Соседу, тонкому ценителю портвейна.
Хотел ли он сюда – это еще вопрос.
Однажды, учинив с пристрастием допрос,
Заметил, что зэка Кузнецкого бассейна
Не променяет ром на кальвадос…
Подумать, не был здесь и сам Моше-рабейну!
А я, чуть отступив с шоссе на Тель-Авив,
Нет, фотография не передаст такого –
Холмы и кубики вбирает объектив,
Но солнечный обвал, чтоб воротился снова?

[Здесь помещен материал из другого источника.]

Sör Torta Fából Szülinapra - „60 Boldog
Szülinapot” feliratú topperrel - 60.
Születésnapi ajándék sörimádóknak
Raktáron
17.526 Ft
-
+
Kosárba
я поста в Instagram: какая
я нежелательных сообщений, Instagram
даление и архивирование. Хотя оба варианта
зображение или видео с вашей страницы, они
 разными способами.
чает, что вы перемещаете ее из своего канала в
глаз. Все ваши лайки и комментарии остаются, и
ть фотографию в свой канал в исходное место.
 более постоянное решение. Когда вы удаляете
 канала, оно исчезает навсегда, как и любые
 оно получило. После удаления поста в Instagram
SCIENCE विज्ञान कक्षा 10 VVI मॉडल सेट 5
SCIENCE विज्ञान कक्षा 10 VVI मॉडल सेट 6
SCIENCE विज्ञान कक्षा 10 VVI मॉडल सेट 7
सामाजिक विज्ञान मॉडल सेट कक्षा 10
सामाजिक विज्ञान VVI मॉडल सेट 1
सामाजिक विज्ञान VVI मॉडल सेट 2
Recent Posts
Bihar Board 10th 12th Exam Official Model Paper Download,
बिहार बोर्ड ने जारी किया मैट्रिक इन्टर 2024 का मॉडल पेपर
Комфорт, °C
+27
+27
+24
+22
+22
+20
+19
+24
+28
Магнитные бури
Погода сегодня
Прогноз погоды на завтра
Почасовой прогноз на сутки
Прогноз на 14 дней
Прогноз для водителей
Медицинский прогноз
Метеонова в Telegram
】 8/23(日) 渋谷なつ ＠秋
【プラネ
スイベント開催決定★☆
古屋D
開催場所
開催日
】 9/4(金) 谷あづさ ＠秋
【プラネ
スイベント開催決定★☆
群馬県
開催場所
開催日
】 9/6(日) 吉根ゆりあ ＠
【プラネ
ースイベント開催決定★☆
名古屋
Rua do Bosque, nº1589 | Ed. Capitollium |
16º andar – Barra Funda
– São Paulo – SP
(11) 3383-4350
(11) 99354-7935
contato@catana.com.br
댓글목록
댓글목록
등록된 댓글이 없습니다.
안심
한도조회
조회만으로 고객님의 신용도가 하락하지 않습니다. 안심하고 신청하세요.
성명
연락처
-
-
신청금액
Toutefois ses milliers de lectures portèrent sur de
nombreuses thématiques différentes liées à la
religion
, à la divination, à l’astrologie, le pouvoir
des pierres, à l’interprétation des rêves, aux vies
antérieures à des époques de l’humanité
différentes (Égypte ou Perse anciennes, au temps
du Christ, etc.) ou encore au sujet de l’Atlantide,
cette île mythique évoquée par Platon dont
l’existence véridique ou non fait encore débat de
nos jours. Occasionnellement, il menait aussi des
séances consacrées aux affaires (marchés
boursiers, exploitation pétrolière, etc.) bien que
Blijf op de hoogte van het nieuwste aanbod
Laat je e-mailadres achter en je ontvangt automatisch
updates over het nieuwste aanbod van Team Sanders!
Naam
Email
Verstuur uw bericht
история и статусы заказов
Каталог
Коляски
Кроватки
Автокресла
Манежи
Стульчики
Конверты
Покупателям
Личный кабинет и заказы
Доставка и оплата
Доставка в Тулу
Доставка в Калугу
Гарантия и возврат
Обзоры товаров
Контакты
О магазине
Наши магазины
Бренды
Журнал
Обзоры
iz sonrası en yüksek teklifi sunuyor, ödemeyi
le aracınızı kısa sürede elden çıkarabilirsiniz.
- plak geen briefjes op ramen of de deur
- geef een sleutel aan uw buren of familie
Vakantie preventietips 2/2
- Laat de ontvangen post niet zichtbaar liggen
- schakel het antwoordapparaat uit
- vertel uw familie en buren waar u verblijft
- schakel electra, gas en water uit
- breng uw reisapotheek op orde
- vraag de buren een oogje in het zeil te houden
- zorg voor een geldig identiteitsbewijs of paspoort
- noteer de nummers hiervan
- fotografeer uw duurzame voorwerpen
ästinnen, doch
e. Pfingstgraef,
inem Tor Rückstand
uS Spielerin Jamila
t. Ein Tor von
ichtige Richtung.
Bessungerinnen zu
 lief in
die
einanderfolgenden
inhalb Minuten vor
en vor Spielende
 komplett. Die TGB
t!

Эль Греко, может быть, но им Толедо жив,
А се – Иерусалим. Нет, не достанет слова!
* * *
Чуть ниже Узиель, повыше Бейт ва-Ган,
А между ними садик Авраама.
На каменной скамье израильская мама,
Читающая кожаный роман.
Сойдя с автобуса, я вижу двух собак.
На противоположной остановке –
Пакеты, ящики, картонные коробки…
Увенчивает этот кавардак
Огромный чемодан, немыслимый рюкзак
И полная рука татуировки.
И ведь нельзя сказать, что отродясь
Такой не видывал – это, конечно, «наши».
Израильская мама, углубясь,
Легко читает комментарий Раши.
Сынок ее, меж тем, в коляске тихо спал.
Старик и мальчик говорят на идиш.
Старик сказал, почти по-русски: «Видишь?»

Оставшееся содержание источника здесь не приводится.